From the entries below, list each line with "notifications".

(Document understanding data)
──────────────────────────────
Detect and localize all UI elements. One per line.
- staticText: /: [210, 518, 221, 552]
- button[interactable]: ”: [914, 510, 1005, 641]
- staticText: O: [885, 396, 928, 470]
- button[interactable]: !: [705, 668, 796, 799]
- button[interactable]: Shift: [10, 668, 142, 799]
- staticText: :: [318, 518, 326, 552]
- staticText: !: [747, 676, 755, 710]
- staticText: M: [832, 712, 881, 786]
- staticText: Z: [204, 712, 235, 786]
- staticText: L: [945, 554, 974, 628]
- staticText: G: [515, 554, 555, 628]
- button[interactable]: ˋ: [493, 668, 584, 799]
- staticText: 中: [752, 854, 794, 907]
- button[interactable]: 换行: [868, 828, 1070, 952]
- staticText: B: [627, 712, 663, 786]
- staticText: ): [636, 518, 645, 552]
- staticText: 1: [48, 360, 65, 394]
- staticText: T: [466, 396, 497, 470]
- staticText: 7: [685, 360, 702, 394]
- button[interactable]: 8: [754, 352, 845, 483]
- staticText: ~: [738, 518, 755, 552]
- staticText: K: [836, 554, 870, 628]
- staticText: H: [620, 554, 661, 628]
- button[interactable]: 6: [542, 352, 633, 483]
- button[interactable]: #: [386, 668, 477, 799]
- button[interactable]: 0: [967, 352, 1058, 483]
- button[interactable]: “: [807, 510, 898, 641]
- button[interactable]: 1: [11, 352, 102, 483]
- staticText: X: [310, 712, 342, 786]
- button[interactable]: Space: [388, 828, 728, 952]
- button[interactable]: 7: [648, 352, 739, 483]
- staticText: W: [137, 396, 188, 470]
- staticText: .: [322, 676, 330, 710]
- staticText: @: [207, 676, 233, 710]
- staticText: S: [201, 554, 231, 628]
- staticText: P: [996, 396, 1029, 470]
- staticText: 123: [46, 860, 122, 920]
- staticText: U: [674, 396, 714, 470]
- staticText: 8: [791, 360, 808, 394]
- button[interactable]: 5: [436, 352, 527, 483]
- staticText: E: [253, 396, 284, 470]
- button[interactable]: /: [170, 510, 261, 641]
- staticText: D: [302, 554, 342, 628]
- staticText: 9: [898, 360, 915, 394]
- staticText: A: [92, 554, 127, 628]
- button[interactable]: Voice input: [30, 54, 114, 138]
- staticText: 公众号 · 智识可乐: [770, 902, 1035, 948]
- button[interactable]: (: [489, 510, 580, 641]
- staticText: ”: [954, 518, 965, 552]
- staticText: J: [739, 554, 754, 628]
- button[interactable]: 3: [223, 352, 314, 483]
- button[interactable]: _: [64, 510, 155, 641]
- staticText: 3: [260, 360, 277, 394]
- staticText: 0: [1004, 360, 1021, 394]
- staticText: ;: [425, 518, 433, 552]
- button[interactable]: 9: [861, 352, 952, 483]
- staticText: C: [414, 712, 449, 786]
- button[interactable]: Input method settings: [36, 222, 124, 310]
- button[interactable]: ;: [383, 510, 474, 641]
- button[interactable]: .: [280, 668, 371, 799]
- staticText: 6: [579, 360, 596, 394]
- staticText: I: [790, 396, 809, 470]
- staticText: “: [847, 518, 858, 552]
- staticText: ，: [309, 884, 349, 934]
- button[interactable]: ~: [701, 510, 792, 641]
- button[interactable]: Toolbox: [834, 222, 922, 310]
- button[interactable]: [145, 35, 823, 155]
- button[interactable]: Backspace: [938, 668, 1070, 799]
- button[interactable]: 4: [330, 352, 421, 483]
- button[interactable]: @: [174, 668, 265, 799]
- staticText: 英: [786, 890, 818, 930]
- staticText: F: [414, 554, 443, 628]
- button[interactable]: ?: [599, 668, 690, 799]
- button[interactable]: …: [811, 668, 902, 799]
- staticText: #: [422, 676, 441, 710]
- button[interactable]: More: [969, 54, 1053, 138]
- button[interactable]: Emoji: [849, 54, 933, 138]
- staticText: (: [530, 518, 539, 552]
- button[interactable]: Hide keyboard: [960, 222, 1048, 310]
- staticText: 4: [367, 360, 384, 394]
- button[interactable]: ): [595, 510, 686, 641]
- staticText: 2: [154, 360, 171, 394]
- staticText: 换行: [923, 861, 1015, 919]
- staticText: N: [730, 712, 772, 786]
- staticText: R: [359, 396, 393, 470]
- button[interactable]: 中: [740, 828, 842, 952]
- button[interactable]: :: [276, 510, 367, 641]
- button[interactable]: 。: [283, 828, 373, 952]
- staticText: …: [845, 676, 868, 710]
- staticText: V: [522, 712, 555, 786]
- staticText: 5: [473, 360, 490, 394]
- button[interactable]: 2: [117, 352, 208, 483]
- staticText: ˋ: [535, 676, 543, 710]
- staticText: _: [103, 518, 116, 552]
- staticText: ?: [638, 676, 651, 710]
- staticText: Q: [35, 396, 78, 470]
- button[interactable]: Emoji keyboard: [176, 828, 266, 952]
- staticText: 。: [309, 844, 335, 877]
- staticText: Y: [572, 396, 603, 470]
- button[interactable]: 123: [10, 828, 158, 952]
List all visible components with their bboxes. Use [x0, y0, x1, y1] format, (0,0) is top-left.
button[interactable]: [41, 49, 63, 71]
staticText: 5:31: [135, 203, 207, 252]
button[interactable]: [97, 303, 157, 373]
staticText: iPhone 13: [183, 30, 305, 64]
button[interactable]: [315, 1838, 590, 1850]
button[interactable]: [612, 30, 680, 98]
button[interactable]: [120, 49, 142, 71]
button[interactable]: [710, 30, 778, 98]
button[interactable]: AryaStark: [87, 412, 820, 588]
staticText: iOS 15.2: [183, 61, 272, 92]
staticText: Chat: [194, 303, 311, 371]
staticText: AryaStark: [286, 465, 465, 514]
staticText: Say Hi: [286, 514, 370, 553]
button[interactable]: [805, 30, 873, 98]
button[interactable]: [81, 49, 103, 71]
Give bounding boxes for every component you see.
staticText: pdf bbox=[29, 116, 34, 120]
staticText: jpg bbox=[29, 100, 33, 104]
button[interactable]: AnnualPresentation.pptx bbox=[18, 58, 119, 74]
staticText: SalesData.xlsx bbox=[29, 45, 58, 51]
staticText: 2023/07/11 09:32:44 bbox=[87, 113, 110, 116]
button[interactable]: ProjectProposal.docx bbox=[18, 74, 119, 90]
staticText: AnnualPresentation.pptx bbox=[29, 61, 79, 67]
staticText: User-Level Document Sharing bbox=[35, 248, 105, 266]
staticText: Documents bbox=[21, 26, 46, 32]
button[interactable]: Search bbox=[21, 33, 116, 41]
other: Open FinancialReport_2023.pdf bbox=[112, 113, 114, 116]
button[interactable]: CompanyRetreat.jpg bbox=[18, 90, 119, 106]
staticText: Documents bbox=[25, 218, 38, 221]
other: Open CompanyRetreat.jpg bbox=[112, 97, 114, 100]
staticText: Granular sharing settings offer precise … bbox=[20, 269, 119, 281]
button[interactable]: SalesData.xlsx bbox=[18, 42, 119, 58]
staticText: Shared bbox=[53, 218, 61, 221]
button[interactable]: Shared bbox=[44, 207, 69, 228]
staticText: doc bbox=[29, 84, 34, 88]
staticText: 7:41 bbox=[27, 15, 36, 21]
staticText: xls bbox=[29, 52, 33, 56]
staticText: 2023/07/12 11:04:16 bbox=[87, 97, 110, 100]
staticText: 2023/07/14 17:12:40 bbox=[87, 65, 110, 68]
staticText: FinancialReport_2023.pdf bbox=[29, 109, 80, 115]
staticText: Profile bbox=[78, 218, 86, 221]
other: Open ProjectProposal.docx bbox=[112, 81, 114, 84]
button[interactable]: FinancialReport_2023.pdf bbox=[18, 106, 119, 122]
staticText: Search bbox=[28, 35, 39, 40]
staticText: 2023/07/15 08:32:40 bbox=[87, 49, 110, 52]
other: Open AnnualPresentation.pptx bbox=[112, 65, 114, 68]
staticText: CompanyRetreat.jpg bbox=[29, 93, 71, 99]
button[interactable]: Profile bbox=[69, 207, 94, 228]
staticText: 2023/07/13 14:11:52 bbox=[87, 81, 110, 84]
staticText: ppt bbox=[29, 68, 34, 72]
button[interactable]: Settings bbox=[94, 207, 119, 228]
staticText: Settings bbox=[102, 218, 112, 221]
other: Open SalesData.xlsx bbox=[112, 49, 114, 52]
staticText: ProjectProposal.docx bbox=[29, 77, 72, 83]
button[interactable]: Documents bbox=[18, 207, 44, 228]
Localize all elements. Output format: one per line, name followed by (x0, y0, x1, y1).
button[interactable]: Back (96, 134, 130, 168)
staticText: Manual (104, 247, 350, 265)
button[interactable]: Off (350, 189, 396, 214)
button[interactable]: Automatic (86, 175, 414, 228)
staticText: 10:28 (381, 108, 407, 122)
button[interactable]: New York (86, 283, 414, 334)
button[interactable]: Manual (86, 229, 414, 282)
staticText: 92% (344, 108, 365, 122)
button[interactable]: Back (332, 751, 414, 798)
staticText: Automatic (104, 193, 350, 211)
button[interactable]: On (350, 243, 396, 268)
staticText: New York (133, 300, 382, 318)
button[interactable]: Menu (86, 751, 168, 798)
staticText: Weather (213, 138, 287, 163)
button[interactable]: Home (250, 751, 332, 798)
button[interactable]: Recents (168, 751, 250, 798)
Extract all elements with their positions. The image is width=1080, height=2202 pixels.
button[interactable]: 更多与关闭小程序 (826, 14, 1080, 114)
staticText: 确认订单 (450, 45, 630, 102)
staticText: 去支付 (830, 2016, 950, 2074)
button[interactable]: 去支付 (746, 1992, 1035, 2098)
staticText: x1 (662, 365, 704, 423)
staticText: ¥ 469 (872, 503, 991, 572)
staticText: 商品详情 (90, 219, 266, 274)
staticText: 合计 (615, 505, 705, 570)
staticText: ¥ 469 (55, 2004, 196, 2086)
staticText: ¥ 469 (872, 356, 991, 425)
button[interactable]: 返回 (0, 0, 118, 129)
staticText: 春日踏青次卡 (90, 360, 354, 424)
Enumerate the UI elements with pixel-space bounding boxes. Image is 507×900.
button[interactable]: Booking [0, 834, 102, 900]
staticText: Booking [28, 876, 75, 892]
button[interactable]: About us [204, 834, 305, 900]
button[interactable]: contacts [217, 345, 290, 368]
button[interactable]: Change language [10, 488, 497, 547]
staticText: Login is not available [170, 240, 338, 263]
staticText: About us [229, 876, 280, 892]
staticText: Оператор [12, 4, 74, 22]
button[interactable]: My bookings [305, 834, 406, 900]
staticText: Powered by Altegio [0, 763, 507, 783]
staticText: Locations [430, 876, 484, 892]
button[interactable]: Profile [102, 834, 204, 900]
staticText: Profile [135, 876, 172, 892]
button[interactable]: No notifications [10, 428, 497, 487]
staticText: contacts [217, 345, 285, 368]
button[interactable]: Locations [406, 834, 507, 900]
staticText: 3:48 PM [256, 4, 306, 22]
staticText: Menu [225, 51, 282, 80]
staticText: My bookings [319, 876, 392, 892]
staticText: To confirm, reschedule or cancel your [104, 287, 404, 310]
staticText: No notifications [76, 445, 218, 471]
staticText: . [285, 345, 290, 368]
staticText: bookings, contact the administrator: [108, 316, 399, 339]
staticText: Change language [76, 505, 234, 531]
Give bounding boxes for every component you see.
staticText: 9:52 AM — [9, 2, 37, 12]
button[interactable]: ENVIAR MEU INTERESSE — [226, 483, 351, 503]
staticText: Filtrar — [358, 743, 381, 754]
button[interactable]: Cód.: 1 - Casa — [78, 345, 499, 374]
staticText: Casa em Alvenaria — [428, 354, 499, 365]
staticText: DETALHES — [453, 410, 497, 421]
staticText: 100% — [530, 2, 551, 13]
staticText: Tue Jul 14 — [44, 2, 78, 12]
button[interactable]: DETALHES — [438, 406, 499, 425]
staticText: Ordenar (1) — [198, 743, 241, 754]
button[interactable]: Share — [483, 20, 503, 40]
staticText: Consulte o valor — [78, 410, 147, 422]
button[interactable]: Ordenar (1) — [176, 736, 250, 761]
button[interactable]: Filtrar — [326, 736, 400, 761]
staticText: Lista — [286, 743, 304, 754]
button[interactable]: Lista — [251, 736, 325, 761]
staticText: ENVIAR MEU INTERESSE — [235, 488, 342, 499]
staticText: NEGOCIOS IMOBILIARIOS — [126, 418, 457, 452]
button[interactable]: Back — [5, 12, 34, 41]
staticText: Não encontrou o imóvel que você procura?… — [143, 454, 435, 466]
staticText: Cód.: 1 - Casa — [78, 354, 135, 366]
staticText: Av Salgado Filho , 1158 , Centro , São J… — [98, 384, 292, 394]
──────────────────────────────
__SOLUTION FOR THIS TASK__.
button[interactable]: No notifications [10, 428, 497, 487]
staticText: No notifications [76, 445, 218, 471]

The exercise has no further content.